Walhalla, the German Parthenon, is located in a majestic position above the Danube, close to Regensburg. This neoclassical building in the shape of a temple represents one of the most important and beautiful German monuments of the XIX century.
Perhaps you have already heard this name, because Walhalla, would be the “paradise” according to Norse mythology, where it would be the fate of the heroic dead. There, the noblest and most fearless warriors, who died on the battlefield, chosen by Odin (the god in the highest rank of this mythology) enjoyed eternal life.
Inspired by this concept, the building was built at the request of King Ludwig I of Bavaria, with a personal desire to eternalize a place of remembrance for Germanic men and women of extraordinary merits, as inspiration and reference point for the future nation. The historian Johannes von Müller was responsible for the initial selection of personalities to be honored.

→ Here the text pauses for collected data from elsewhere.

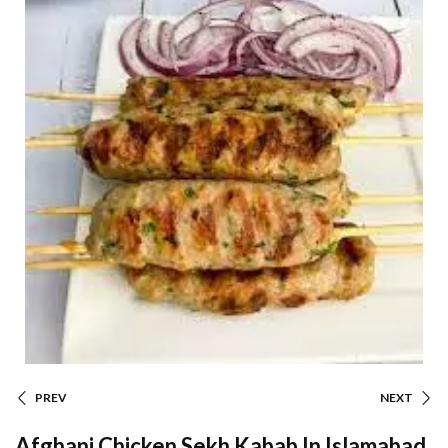
PREV
NEXT
Afghani Chicken Sekh Kabab In Islamabad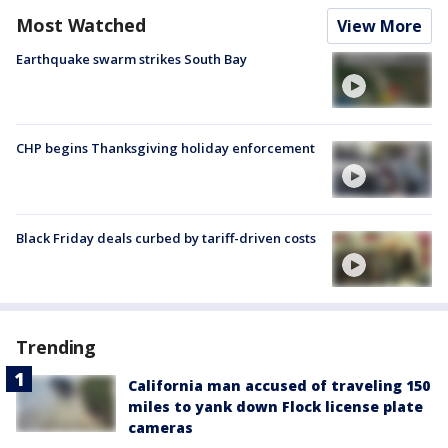
Most Watched
View More
Earthquake swarm strikes South Bay
CHP begins Thanksgiving holiday enforcement
Black Friday deals curbed by tariff-driven costs
Trending
California man accused of traveling 150
miles to yank down Flock license plate
cameras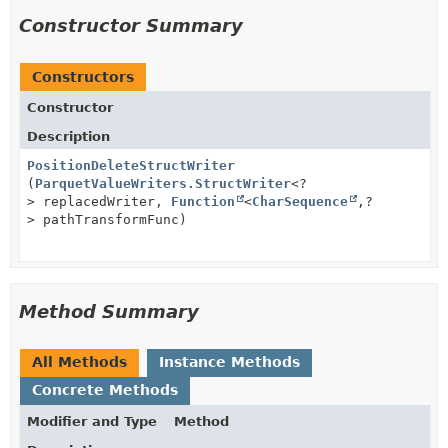
Constructor Summary
Constructors
Constructor
Description
PositionDeleteStructWriter
(
ParquetValueWriters.StructWriter
<?
> replacedWriter,
Function
<
CharSequence
,
?
> pathTransformFunc)
Method Summary
All Methods
Instance Methods
Concrete Methods
Modifier and Type
Method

Walhalla started to be built in 1830, under the vision of Ludwig I’s favorite architect, Leo von Klenze (1784-1864), one of the most important neoclassical architects of the 19th century. Klenze’s design was mainly inspired by the famous Parthenon on the Acropolis of Athens, dating from 5 BC. Originally, Ludwig I’s goal was to house the ‘Hall of Expectation’, which would house the busts of people to be honored in the future, where they would inspire, bringing pride to the Germanic people.
Originally 96 busts were selected, arranged along the walls inside the building, honoring writers, clergy, scientists, warriors, and other men and women, chosen by Ludwig I and his advisers. Among the original busts, we can highlight that of Luther, Beethoven, and Mozart.
However, since 1962, new busts have been added at intervals of five to seven years, and today we find 130 busts and 65 plaques (the plaques were made for people whose portraits or descriptions were not available to model the sculptures) brighten up the interior. Albert Einstein was one of this new wave of honorees, as well as Wilhelm Conrad Roentgen, responsible for the discovery of the X-ray. The choice of the personalities to be honored was in charge of the Bavarian Council of Ministers, advised by the Bavarian Academy of Sciences. Since 2016, Walhalla has been administered by the Administration of the Bavarian Palace.
Above the busts, there is the frieze painted by the artist Martin von Wagner, which represents the idealized history of the Germanic people from the first immigrants to Christianization in the early Middle Ages.